◆ TASK REQUIREMENTS ◆
Leave every picture behind and copy the rest of the entries below exactly.

◆ Saved data entries ◆
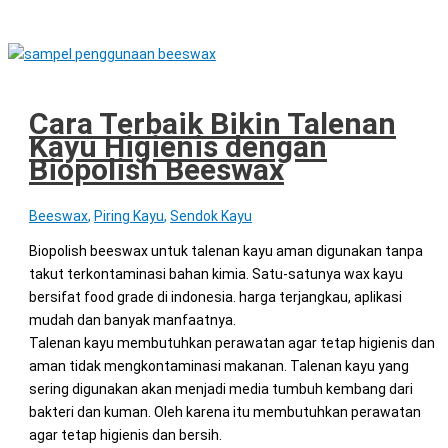
Cara Terbaik Bikin Talenan
Kayu Higienis dengan
Biopolish Beeswax
Beeswax
,
Piring Kayu
,
Sendok Kayu
Biopolish beeswax untuk talenan kayu aman digunakan tanpa
takut terkontaminasi bahan kimia. Satu-satunya wax kayu
bersifat food grade di indonesia. harga terjangkau, aplikasi
mudah dan banyak manfaatnya.
Talenan kayu membutuhkan perawatan agar tetap higienis dan
aman tidak mengkontaminasi makanan. Talenan kayu yang
sering digunakan akan menjadi media tumbuh kembang dari
bakteri dan kuman. Oleh karena itu membutuhkan perawatan
agar tetap higienis dan bersih.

◆ THE COMPLETED TASK ◆
Cara Terbaik Bikin Talenan
Kayu Higienis dengan
Biopolish Beeswax
Beeswax
,
Piring Kayu
,
Sendok Kayu
Biopolish beeswax untuk talenan kayu aman digunakan tanpa
takut terkontaminasi bahan kimia. Satu-satunya wax kayu
bersifat food grade di indonesia. harga terjangkau, aplikasi
mudah dan banyak manfaatnya.
Talenan kayu membutuhkan perawatan agar tetap higienis dan
aman tidak mengkontaminasi makanan. Talenan kayu yang
sering digunakan akan menjadi media tumbuh kembang dari
bakteri dan kuman. Oleh karena itu membutuhkan perawatan
agar tetap higienis dan bersih.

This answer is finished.